Johnson County plans to spend a maximum of $85,000 to improve habitat for two types of endangered snakes so that construction can go ahead on a long-delayed sewer project in Shawnee.
County Manager Hannes Zacharias told the Johnson County Commission that he was about to sign off on an agreement in which the county would improve habitat in its parkland to accommodate the red belly and smooth earth snakes — two species that spend most of their time underground.
The agreement paves the way for a development in southwestern Shawnee that has been on hold since the county first learned of the endangered snakes in 2007. Because the new sewer would have disturbed the snakes’ habitat, the state required the county to come up with a mitigation plan.

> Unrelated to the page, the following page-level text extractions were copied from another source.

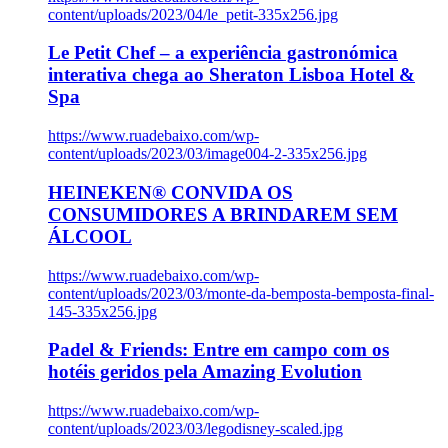
content/uploads/2023/04/le_petit-335x256.jpg
Le Petit Chef – a experiência gastronómica
interativa chega ao Sheraton Lisboa Hotel &
Spa
https://www.ruadebaixo.com/wp-
content/uploads/2023/03/image004-2-335x256.jpg
HEINEKEN® CONVIDA OS
CONSUMIDORES A BRINDAREM SEM
ÁLCOOL
https://www.ruadebaixo.com/wp-
content/uploads/2023/03/monte-da-bemposta-bemposta-final-
145-335x256.jpg
Padel & Friends: Entre em campo com os
hotéis geridos pela Amazing Evolution
https://www.ruadebaixo.com/wp-
content/uploads/2023/03/legodisney-scaled.jpg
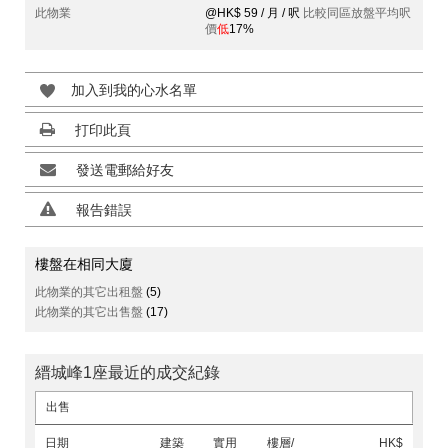
此物業
@HK$ 59 / 月 / 呎
比較同區放盤平均呎
價
低
17%
加入到我的心水名單
打印此頁
發送電郵給好友
報告錯誤
樓盤在相同大廈
此物業的其它出租盤
(5)
此物業的其它出售盤
(17)
縉城峰1座最近的成交紀錄
出售
日期
建築
實用
樓層/
HK$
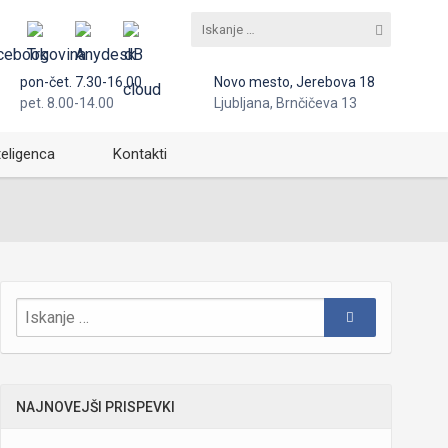
pon-čet. 7.30-16.00
Novo mesto, Jerebova 18
pet. 8.00-14.00
Ljubljana, Brnčičeva 13
teligenca
Kontakti
NAJNOVEJŠI PRISPEVKI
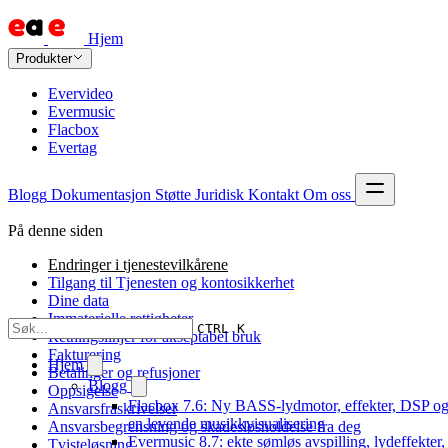
Hjem
Produkter
Evervideo
Evermusic
Flacbox
Evertag
Blogg
Dokumentasjon
Støtte
Juridisk
Kontakt
Om oss
På denne siden
Endringer i tjenestevilkårene
Tilgang til Tjenesten og kontosikkerhet
Dine data
Immaterielle rettigheter
CTRL K
Retningslinjer for akseptabel bruk
Fakturering
Hjem
Betalinger og refusjoner
Blogg
Oppsigelse
Flacbox 7.6: Ny BASS-lydmotor, effekter, DSP o
Ansvarsfraskrivelser
en levende musikkvisualisering
Ansvarsbegrensning og skadesløsholdelse fra deg
Evermusic 8.7: ekte sømløs avspilling, lydeffekter,
Tvisteløsning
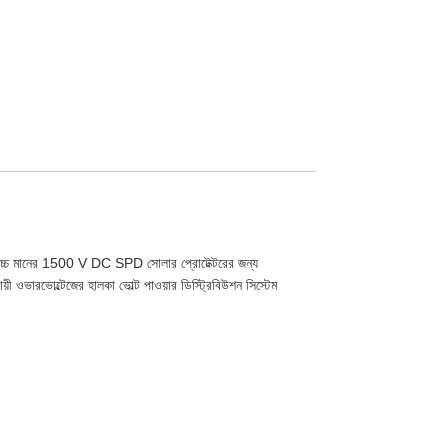
চ্চ মানের 1500 V DC SPD সোলার প্রোটেক্টরের জন্য
্থায়ী ওভারভোল্টেজের হালকা ভোল্ট পাওয়ার ডিস্ট্রিবিউশন সিস্টেম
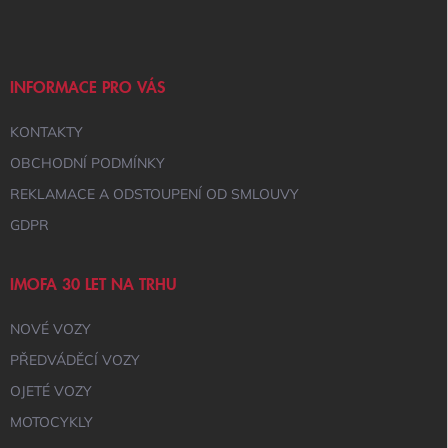
Á
P
A
T
Í
INFORMACE PRO VÁS
KONTAKTY
OBCHODNÍ PODMÍNKY
REKLAMACE A ODSTOUPENÍ OD SMLOUVY
GDPR
IMOFA 30 LET NA TRHU
NOVÉ VOZY
PŘEDVÁDĚCÍ VOZY
OJETÉ VOZY
MOTOCYKLY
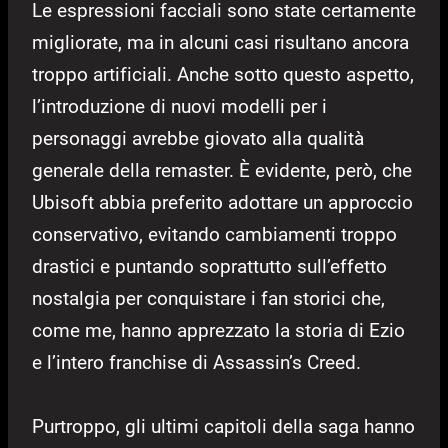
Le espressioni facciali sono state certamente
migliorate, ma in alcuni casi risultano ancora
troppo artificiali. Anche sotto questo aspetto,
l’introduzione di nuovi modelli per i
personaggi avrebbe giovato alla qualità
generale della remaster. È evidente, però, che
Ubisoft abbia preferito adottare un approccio
conservativo, evitando cambiamenti troppo
drastici e puntando soprattutto sull’effetto
nostalgia per conquistare i fan storici che,
come me, hanno apprezzato la storia di Ezio
e l’intero franchise di Assassin’s Creed.
Purtroppo, gli ultimi capitoli della saga hanno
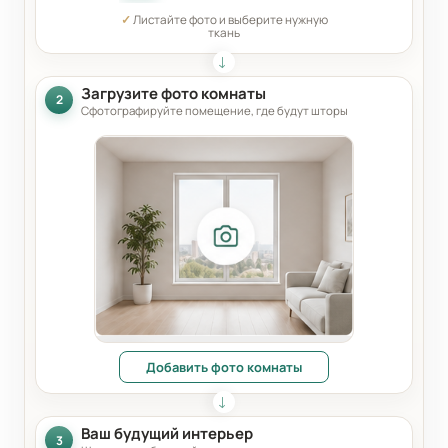
✓
Листайте фото и выберите нужную
ткань
Загрузите фото комнаты
2
Сфотографируйте помещение, где будут шторы
Добавить фото комнаты
Ваш будущий интерьер
3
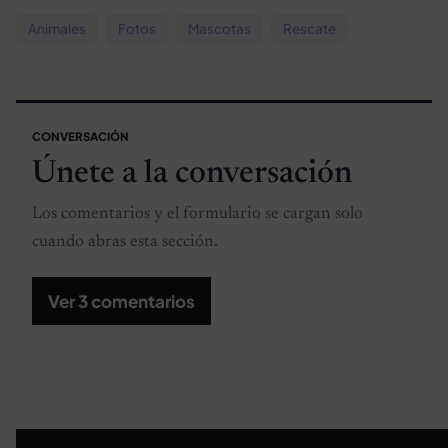
Animales
Fotos
Mascotas
Rescate
CONVERSACIÓN
Únete a la conversación
Los comentarios y el formulario se cargan solo
cuando abras esta sección.
Ver 3 comentarios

The $85,000 figure is a maximum and would be used to get rid of bush honeysuckle and other invasive plants that hinder growth of oak and hickory trees, which the snakes prefer, said Parks and Recreation Director Michael Meadors. Part of the money also would pay for staff time or the hiring of an expert to check things over, he said.
The amount the county will spend is considerably less than previous estimates of $250,000 to $1.4 million. In September, the commission agreed to substitute other park land — with improvements — for the snake habitat. But some commissioners were still upset.
Commissioner Jason Osterhaus called the agreement “a mess,” and Michael Ashcraft referred to the “hostage takers” in the state.
However, Commissioner Steve Klika said people in his district would be happy to have the matter resolved. “I do have quite a few folks extremely focused on this issue,” he said.